In Logical Time, All Games are Iterated Games
The main purpose of this post is to introduce the concept of logical time. The idea was mentioned in Scott’s post, Bayesian Probability is for things that are Space-like Separated from You. It was first coined in a conference call with, Daniel Demski, Alex Mennan, and perhaps Corey Staten and Evan Lloyd—I don’t remember exactly who was there, or who first used the term. Logical time is an informal concept which serves as an intuition pump for thinking about logical causality and phenomena in logical decision theory; don’t take it too seriously. In particular, I am not interested in anybody trying to formally define logical time (aside from formal approaches to logical causality). Still, it seems like useful language for communicating decision-theory intuitions.
Suppose you are playing chess, and you consider moving your bishop. You play out a hypothetical game which results in your loss in several moves. You decide not to move your bishop as a result of this. The hypothetical game resulting in your loss still exists within logic. You are logically later than it, in that the game you actually play depends on what happened in this hypothetical game.
Suppose you’re stuck in the desert in a Parfit’s Hitchhiker problem. Paul Ekman is reading your face, deciding whether you’re trustworthy. Paul Ekman does this based on experience, meaning that the computation which is you has a strong similarity with other computations.

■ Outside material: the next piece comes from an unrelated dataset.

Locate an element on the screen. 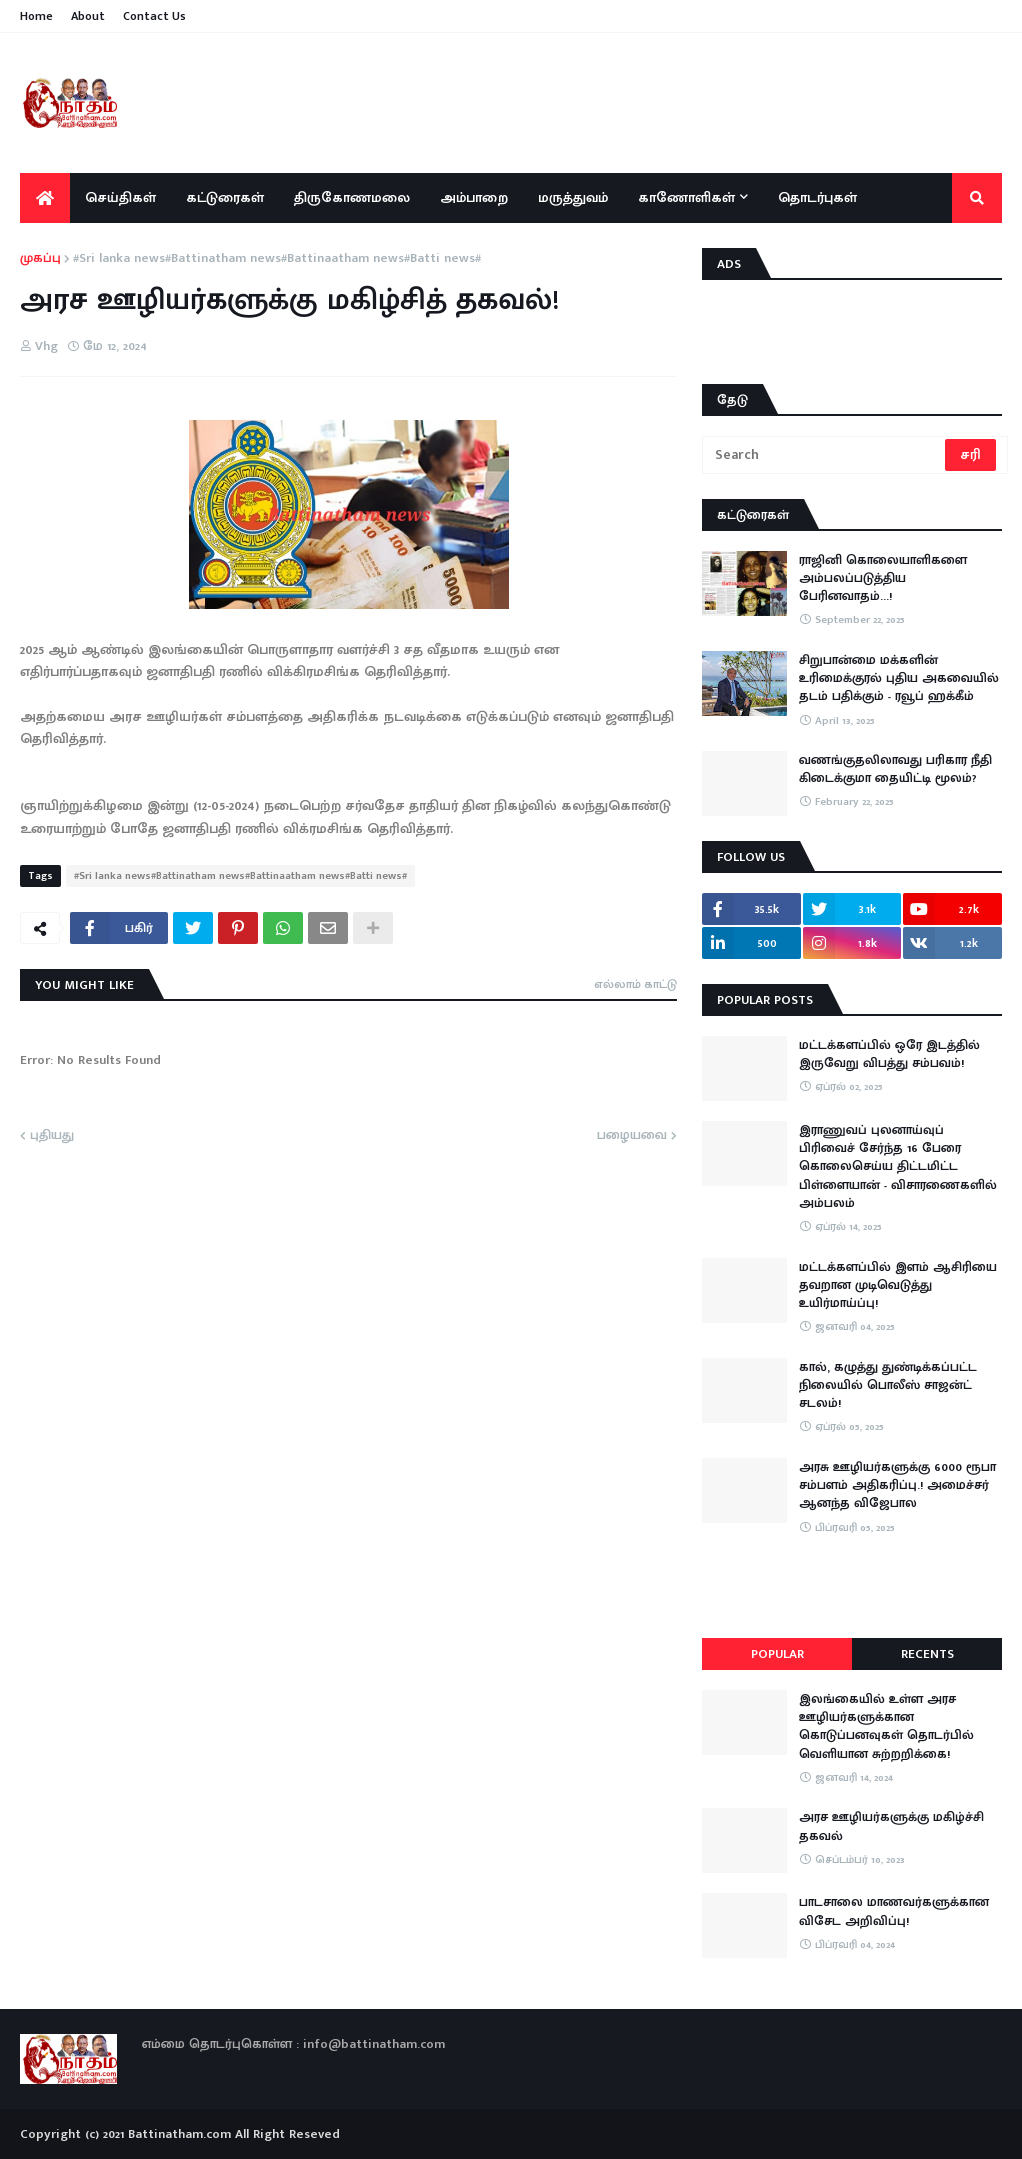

This similarity can be used to predict you fairly reliably, based on your facial expressions. What creates this similarity? According to the logical time picture, there is a logical fact much earlier in logical time, which governs the connection between facial expressions and behavior.
To the extent that agents are trying to predict the future, they can be thought of as trying to place themselves later in logical time than the events which they’re trying to predict. Two agents trying to predict each other are competing to see who can be later in logical time. This is not necessarily wise; in games like chicken, there is a sense in which you want to be earlier in logical time.
Traditional game theory, especially Nash equilibria, relies on what amounts to loopy logical causality to allow each agent to be after the other in logical time. Whether this is bad depends on your view on logical time travel. Perhaps there is a sense in which logical time can be loopy, due to prediction (which is like logical time travel). Perhaps logical time can’t be loopy, and this is a flaw in the models used by traditional game theory.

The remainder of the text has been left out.